Binary output

Question

Binary output

rikigigi opened this issue 4 years ago · 1 comments

@lorisercole
Right now, the default binary output is a pickle dumped blob that, for a first time user, I think it is difficult to understand. Its content is:

['KAPPA_SCALE',
 'TEMPERATURE',
 'TSKIP',
 'UNITS',
 'VOLUME',
 '__class__',
 '__delattr__',
 '__dict__',
 '__dir__',
 '__doc__',
 '__eq__',
 '__format__',
 '__ge__',
 '__getattribute__',
 '__gt__',
 '__hash__',
 '__init__',
 '__init_subclass__',
 '__le__',
 '__lt__',
 '__module__',
 '__ne__',
 '__new__',
 '__reduce__',
 '__reduce_ex__',
 '__repr__',
 '__setattr__',
 '__sizeof__',
 '__str__',
 '__subclasshook__',
 '__weakref__',
 'cepstral_log',
 'j_DT_FS',
 'j_Nyquist_f_THz',
 'j_PSD_FILTER_W_THz',
 'j_cospectrum',
 'j_fcospectrum',
 'j_flogpsd',
 'j_fpsd',
 'j_freqs_THz',
 'j_logpsd',
 'j_psd',
 'jf_DT_FS',
 'jf_Nyquist_f_THz',
 'jf_dct_Kmin_corrfactor',
 'jf_dct_aic_Kmin',
 'jf_dct_kappa',
 'jf_dct_kappa_THEORY_std',
 'jf_dct_logpsd',
 'jf_dct_logpsdK',
 'jf_dct_logpsdK_THEORY_std',
 'jf_dct_logtau',
 'jf_dct_logtau_THEORY_std',
 'jf_dct_psd',
 'jf_flogpsd',
 'jf_fpsd',
 'jf_freqs_THz',
 'jf_logpsd',
 'jf_psd',
 'jf_resample_log',
 'kappa_Kmin',
 'kappa_Kmin_std',
 'units',
 'write_old_binary']

Is it used by anyone or anywhere in the code? Is it safe to change the default binary output to the one equivalent to the human readable one but with numpy arrays?

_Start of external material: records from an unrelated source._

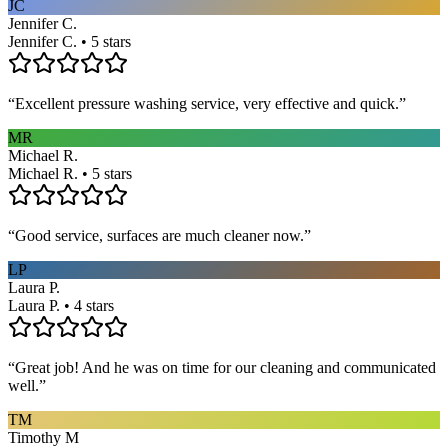
JC
Jennifer C.
Jennifer C. • 5 stars
“
Excellent pressure washing service, very effective and quick.
”
MR
Michael R.
Michael R. • 5 stars
“
Good service, surfaces are much cleaner now.
”
LP
Laura P.
Laura P. • 4 stars
“
Great job! And he was on time for our cleaning and communicated
well.
”
TM
Timothy M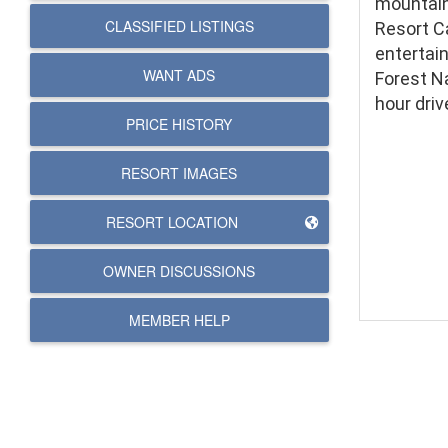
mountain
CLASSIFIED LISTINGS
Resort C
entertai
WANT ADS
Forest Na
hour driv
PRICE HISTORY
RESORT IMAGES
RESORT LOCATION
OWNER DISCUSSIONS
MEMBER HELP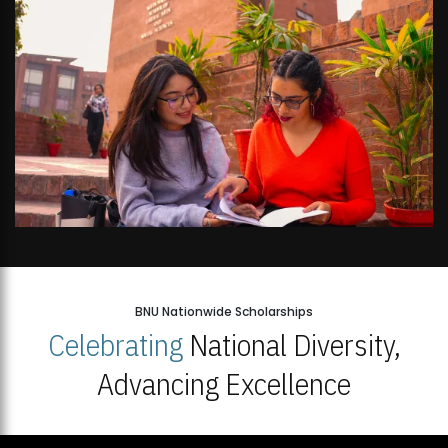
BNU Nationwide Scholarships
Celebrating
National Diversity,
Advancing Excellence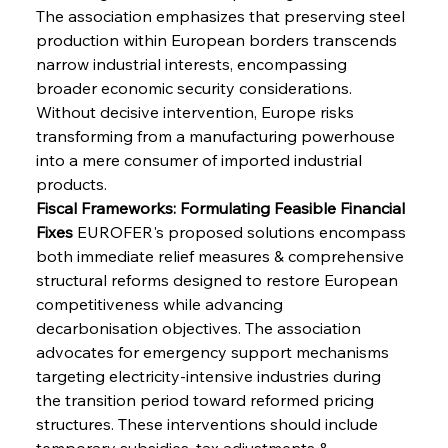
The association emphasizes that preserving steel 
production within European borders transcends 
narrow industrial interests, encompassing 
broader economic security considerations. 
Without decisive intervention, Europe risks 
transforming from a manufacturing powerhouse 
into a mere consumer of imported industrial 
products.
Fiscal Frameworks: Formulating Feasible Financial 
Fixes
 EUROFER's proposed solutions encompass 
both immediate relief measures & comprehensive 
structural reforms designed to restore European 
competitiveness while advancing 
decarbonisation objectives. The association 
advocates for emergency support mechanisms 
targeting electricity-intensive industries during 
the transition period toward reformed pricing 
structures. These interventions should include 
temporary subsidies, tax adjustments & 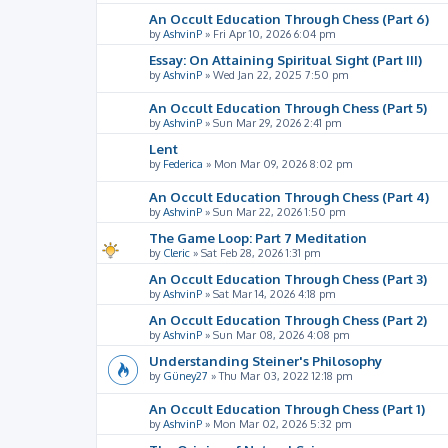
An Occult Education Through Chess (Part 6)
by
AshvinP
»
Fri Apr 10, 2026 6:04 pm
Essay: On Attaining Spiritual Sight (Part III)
by
AshvinP
»
Wed Jan 22, 2025 7:50 pm
An Occult Education Through Chess (Part 5)
by
AshvinP
»
Sun Mar 29, 2026 2:41 pm
Lent
by
Federica
»
Mon Mar 09, 2026 8:02 pm
An Occult Education Through Chess (Part 4)
by
AshvinP
»
Sun Mar 22, 2026 1:50 pm
The Game Loop: Part 7 Meditation
by
Cleric
»
Sat Feb 28, 2026 1:31 pm
An Occult Education Through Chess (Part 3)
by
AshvinP
»
Sat Mar 14, 2026 4:18 pm
An Occult Education Through Chess (Part 2)
by
AshvinP
»
Sun Mar 08, 2026 4:08 pm
Understanding Steiner's Philosophy
by
Güney27
»
Thu Mar 03, 2022 12:18 pm
An Occult Education Through Chess (Part 1)
by
AshvinP
»
Mon Mar 02, 2026 5:32 pm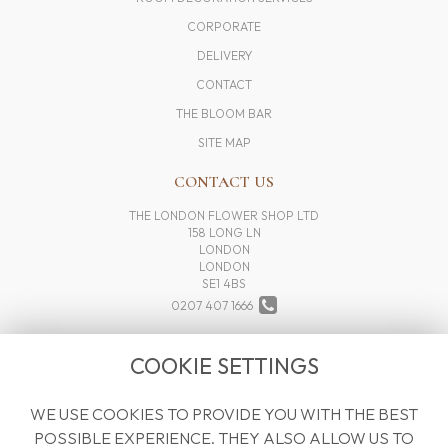
CORPORATE
DELIVERY
CONTACT
THE BLOOM BAR
SITE MAP
CONTACT US
THE LONDON FLOWER SHOP LTD
158 LONG LN
LONDON
LONDON
SE1 4BS
0207 407 1666
INFO@THELONDONFLOWERSHOP.COM
COOKIE SETTINGS
WE USE COOKIES TO PROVIDE YOU WITH THE BEST
LEGAL
POSSIBLE EXPERIENCE. THEY ALSO ALLOW US TO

Answer 1 · 2020-10-02T13:58:46.000Z

The content of the default bin format is simply an object with those attributes.
However, I would also avoid splitting the binary output in many files: it does not make sense.

I think we can simplify this by saving many arrays/variables in a numpy or json file (we need to test this). Like this:

tc_dict = {
    'j': {
        'DT_FS': j.DT_FS,
        'KAPPA_SCALE': j.KAPPA_SCALE,
        'psd': j.psd,
         ...
    },
    'jf': {
        'DT_FS': j.DT_FS,
        'KAPPA_SCALE': j.KAPPA_SCALE,
        'psd': j.psd,
         ...
    },
    ...
}

Or with less-readable code:

tc_dict = {
    'j': {},
    'jf': {},
    ...
}
attrs_to_save = ['DT_FS', 'KAPPA_SCALE', 'psd', ...]
for key in tc_dict.keys():
    for attr in attrs_to_save:
        tc_dict[key][attr] = getattr(locals()[key], attr)

(we should find a smarter solution if the dictionary is more deeply-nested)

Then save it using numpy.save('binary_output.npy', **tc_dict) or json.dump(open('binary_output.json', 'w')).

We will then need functions to reconstruct the Currents objects, etc, from this binary file...

What do you think?